Ainda assim, muitos comerciantes avaliam que o custo do gerador é menor do que o prejuízo causado pela paralisação total das atividades ou pela perda de estoques perecíveis, especialmente em segmentos como alimentação e hotelaria.
Distribuição de energia e medidas emergenciais
A responsabilidade pelo fornecimento de energia na capital paulista e em outras regiões do estado é da Enel. A empresa informou que trabalha para restabelecer o serviço e que a previsão mais recente é de normalização até o fim do dia de domingo, dia 14.
Durante o período crítico, a Justiça determinou o reestabelecimento prioritário da energia em estabelecimentos considerados estratégicos, como hospitais, unidades de saúde e serviços essenciais. Mesmo com essas medidas, parte do comércio permaneceu sem atendimento pleno, reforçando a busca por soluções alternativas.

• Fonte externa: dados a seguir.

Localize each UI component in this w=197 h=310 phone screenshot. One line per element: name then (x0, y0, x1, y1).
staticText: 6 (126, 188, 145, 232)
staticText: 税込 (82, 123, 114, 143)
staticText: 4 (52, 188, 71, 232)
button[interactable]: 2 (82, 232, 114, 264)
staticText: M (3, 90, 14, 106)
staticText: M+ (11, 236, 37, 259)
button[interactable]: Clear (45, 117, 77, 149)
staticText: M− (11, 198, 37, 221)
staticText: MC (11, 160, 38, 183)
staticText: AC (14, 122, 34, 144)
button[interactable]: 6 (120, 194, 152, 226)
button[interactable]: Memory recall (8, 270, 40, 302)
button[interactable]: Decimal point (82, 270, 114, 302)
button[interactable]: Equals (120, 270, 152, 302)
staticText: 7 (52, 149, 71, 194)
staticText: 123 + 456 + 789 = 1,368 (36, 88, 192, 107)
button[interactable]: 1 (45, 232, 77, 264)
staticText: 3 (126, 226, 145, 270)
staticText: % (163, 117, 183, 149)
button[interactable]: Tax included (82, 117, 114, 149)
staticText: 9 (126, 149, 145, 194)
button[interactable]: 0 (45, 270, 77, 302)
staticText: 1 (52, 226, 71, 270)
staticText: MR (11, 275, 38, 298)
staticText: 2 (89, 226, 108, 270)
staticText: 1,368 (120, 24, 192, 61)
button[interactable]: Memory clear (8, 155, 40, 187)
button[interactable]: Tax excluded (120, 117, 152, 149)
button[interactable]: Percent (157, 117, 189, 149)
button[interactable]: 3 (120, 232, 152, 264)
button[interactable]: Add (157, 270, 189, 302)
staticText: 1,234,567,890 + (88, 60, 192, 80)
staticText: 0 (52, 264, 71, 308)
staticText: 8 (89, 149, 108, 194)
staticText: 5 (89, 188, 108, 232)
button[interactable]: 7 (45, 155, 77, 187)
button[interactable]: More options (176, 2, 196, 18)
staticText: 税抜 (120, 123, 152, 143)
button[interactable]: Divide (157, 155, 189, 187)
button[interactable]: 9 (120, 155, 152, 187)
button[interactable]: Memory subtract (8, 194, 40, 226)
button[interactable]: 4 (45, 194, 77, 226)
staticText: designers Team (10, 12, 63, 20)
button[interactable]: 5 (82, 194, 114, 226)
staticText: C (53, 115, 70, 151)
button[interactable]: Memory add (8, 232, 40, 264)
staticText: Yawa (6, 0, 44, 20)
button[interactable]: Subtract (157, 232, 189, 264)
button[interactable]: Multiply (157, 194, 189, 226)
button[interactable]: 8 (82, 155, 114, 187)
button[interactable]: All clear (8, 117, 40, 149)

Dependência energética e vulnerabilidade econômica
O episódio evidencia a dependência de setores inteiros em relação ao fornecimento contínuo de energia elétrica. Restaurantes, mercados, hotéis e prestadores de serviços digitais são diretamente impactados por interrupções prolongadas, o que explica o crescimento abrupto na demanda por geradores.
A situação também expõe a vulnerabilidade econômica de negócios que operam com margens reduzidas e alto volume de produtos perecíveis. Em poucos dias sem energia, perdas acumuladas podem ultrapassar semanas de faturamento.
Demanda segue elevada
Segundo a Tecnogera, enquanto a normalização do fornecimento de energia não ocorre de forma plena, a procura por geradores deve continuar elevada. A empresa afirma que trabalha para ampliar a capacidade de atendimento, mas destaca que a logística e a disponibilidade de equipamentos são limitadas diante de um aumento tão expressivo da demanda.